Der Prinz sah sie forschend an, schwieg jedoch hartnäckig.
»Ich weiß es, Sie lieben eine andere! Sprechen Sie; was soll daraus werden, wenn wir beide schweigen? Sie lieben und getrauen sich nicht, den Gegenstand Ihrer Neigung mir zu nennen, weil Sie fürchten, ich werde auf dem von Ihren Eltern mir gemachten Antrag bestehen,« bemerkte Charlotte; »aber vernehmen Sie mich! Ich bin so wenig mit dem Willen Ihrer Eltern einverstanden, daß ich Ihnen selbst erkläre, wie ich Sie willig Ihrer gezwungenen Zusage entbinde. Es wird für uns beide gut sein, ich behalte meine Freiheit und Sie Ihre heimliche Geliebte.«
Der Prinz küßte ihr feurig die Hand. »Gott vergelte Ihnen Ihren heldenmütigen Entschluß,« rief er höchst freudig. Jetzt berichtete er seiner Freundin, wie er die Prinzessin von diesem Augenblick nannte, sein Verhältnis zu der Württembergerin und erging sich in der Beschreibung ihrer Reize so ausführlich, daß die Prinzessin ihn mit Lachen darauf aufmerksam machte, daß er das, was er sagte, seiner ehemaligen Braut erzähle. Charlotte übernahm es, die Sache ihren Eltern auseinanderzusetzen, und der Prinz von Kurland reiste ab. Die Stunde Gespräch hatte zwei Glückliche gemacht. Charlotte lief sogleich zu ihrer lieben › ma tante‹ und berichtete ihr den Ausgang der Unterhandlung. Sophie lobte sie wegen ihres Freimuts, fügte indes kopfschüttelnd hinzu: »Ich weiß nicht, liebes Kind, wie wir dich werden unter die Haube bringen. Du bist glatt wie ein Aal, wenn es darauf ankommt, der Ehe zu entschlüpfen; und dennoch mußt du dran!« –
Der zweite Bewerber war ein Markgraf von Durlach, den ihr Bruder ihr ausgesucht hatte, der jedoch eine Eigenschaft an sich hatte, die ihn sogleich, ohne alle weitere Erforschung und Untersuchung für Charlotte unerträglich machte; er war nämlich ein Zierbengel von der abgeschmacktesten Art. Das derbe, natürliche Mädchen sollte mit einem unwissenden Stutzer durchs Leben gehen? Welche Zumutung! Das erste Zusammentreffen war entscheidend. Der Prinz war wie ein Papagei in alle Farben gekleidet, sein Gespräch war ebenfalls der Ausdrucksweise dieses Vogels abgeborgt und enthielt immer dieselben Worte, die er bald ernsthaft, bald lachend immer wieder anbrachte. Als er fort war, übernahm sein Leibarzt die Verhandlung und erklärte, daß der Prinz eigentlich auf den Wunsch seines Vaters eine Prinzessin von Holstein heiraten solle, daß aber seine Neigung sich für Charlotte entschieden hätte. Diese ergriff die Gelegenheit und schrieb an den Prinzen, indem sie ihn aufforderte, nur ja nicht seinem Vater ungehorsam zu sein. Er möchte die ihm bestimmte Braut heiraten, sie würde sich mit dem Gedanken trösten, ihn glücklich zu wissen.

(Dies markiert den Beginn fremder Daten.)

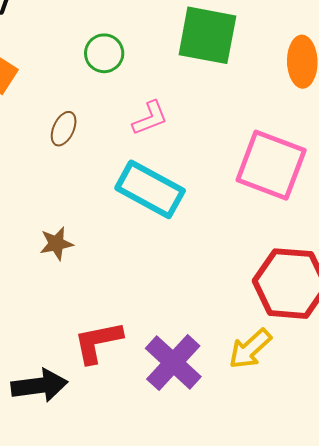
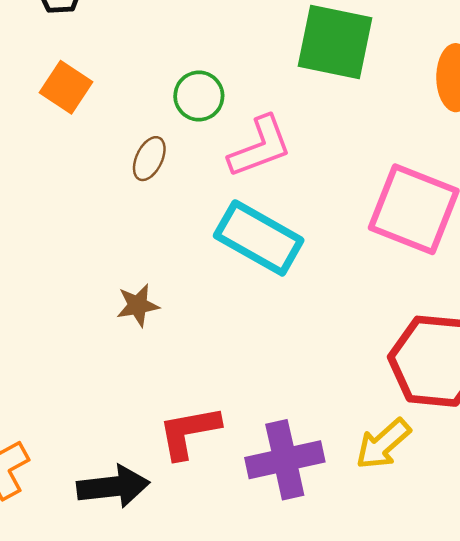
green circle: (104, 53) -> (199, 96), moved
pink L-shape: (150, 118) -> (260, 147), size x1.4
purple cross: (173, 363) -> (285, 460), turned 34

So war auch dieser Angriff abgewendet. Charlotte machte ihrem Bruder Karl bemerkbar, wie sehr verdienstvoll für seinen Freund es sei, sich in die Wünsche seines Vaters zu fügen, und wie nichts den Kindern mehr Segen brächte, als gehorsam gegen ihre Eltern zu sein.
»Jetzt bin ich zwei Bewerber los!« sagte sie zu Frau Uffeln, »ich will nun sehen, ob sich ein dritter meldet, oder ob man mich meine Wege gehen läßt.«
Es meldete sich aber der dritte, und dieser mußte genommen werden.